O último sábado (05) foi marcado com um evento recheado de momentos emocionantes e muita arte envolvida. A atriz e cantora Lenine Charles, mulher transgênero, decidiu tornar sua festa de 25 anos no baile de debutante que sempre quis, e contou com a presença de diversos artistas e membros da comunidade trans da cidade de Manaus. O evento contou com todos os detalhes possíveis, idealizados por Lenine e organizados pela mãe adotiva e cerimonialista consagrada Jane Uchôa. Entrada com princesa, troca de sapato, valsa com o príncipe e, algo nunca antes pensado para festas deste formato: uma “ball”, evento competitivo característico da comunidade trans.
A multiartista é parte da Companhia Transversal de Artes Integradas, em desenvolvimento desde o ano passado, e atualmente é aluna de Teatro e Canto Contemporâneo, respectivamente, na Escola e Produtora Interarte e no Studio Belcanto. Além disso, é membro do Corpo de Dança Adulto do Centro de Artes da Universidade Federal do Amazonas (CAUA) e atua no segmento de Tradições Culturais da cidade, fomentando o movimento Ballroom.
Para quem não sabe, o Ballroom (na tradução direta, salão de baile”), é um movimento que se iniciou no final da década de 1960 nos Estados Unidos, com eventos que celebravam a vivencia LGBTQIAP+ de pessoas negras e latinas, sobretudo mulheres trans, que eram marginalizadas no país. Os “balls”, ou bailes, são repletos de competições de danças, roupas e demais performances, pensadas para expor e incentivar o talento dessa comunidade, e entre seus grandes destaques está a dança característica “vogue”, que inspirou a cantora Madonna em 1990. Aqui em Manaus, a cultura ballroom existe desde 2019 e é cada vez mais efervescente, como explica Lenine, que é participante da cena.
A artista conta que começou seu processo de transição há quatro anos, mas que apenas recentemente se reencontrou com a sua feminilidade. “Depois de tanto tempo tentando convencer as pessoas de que eu merecia viver como qualquer outro ser humano, eu me perdi na parte mais íntima do processo. Ainda estou aprendendo o que é ser mulher para mim e, para eu conseguir viver esse aprendizado, eu comecei a correr atrás do que eu perdi, das experiências que socialmente falando me foram negadas. São coisas simples, mas fazem toda a diferença.
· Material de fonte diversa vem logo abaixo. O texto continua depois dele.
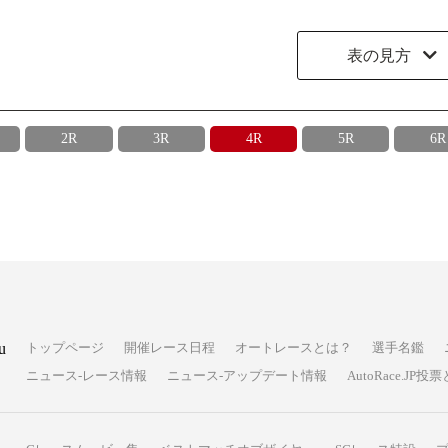
表の見方
2R
3R
4R
5R
6R
u
トップページ
開催レース日程
オートレースとは？
選手名鑑
ニュース-レース情報
ニュース-アップデート情報
AutoRace.J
Por exemplo, faz dois meses que eu tive a minha primeira boneca”, disse a atriz.
De acordo com Lenine, existem pessoas trans que desde cedo se reconhecem fora do gênero declarado, mas existem outras mulheres trans que demoram a passar por esse processo. Para ela, gênero não é uma questão natural. “Eu entendo isso mais como o resultado de uma experiência social. Alguém pegou partes anatômicas diferentes e disse: um é homem, outro é mulher. Não existe uma explicação específica sobre o que são, só regras sobre o que podem ou não fazer. Tecnicamente a gente pode ou não seguir de acordo com essas regras, mas, quando isso vira tradição, é difícil pensar que possa ser algo mutável. E aí a gente age de acordo com esses papéis sem saber que pode fazer diferente.”
15+10
Jane Uchôa, mãe e cerimonialista, assumiu a organização da festa com orgulho e fez questão que tudo, cada detalhe estivesse perfeito. “Foi desafiador pra mim ser cerimonialista e parte do evento ao mesmo tempo, mas ver tudo acontecendo me traz um gosto de vitória”, diz Jane.
Ela conta que mãe e filha se conheceram na própria casa, através do filho biológico de Jane. Depois, ela, que também é fotógrafa, ofereceu um ensaio para os dois e mais alguns colegas enquanto divulgavam as atividades da sua primeira companhia de Teatro, iniciada e desativada em 2020. Ela percebeu o talento de Lenine. E assim, nasceu uma grande vontade de ajudá-la.
“Depois da pandemia nos reaproximamos e aos poucos vi nela a filha que não tive. Aos 23 anos fiz uma festa surpresa na casa de acolhimento onde ela morava. Ano passado, ela disse que tinha essa vontade de uma festa de 15 anos e era a minha mesma vontade, mas sendo mãe. Assim nasceu a festa, dei de presente. E foi realmente realizador, maravilhoso, saiu do jeito que eu esperava”, disse Jane.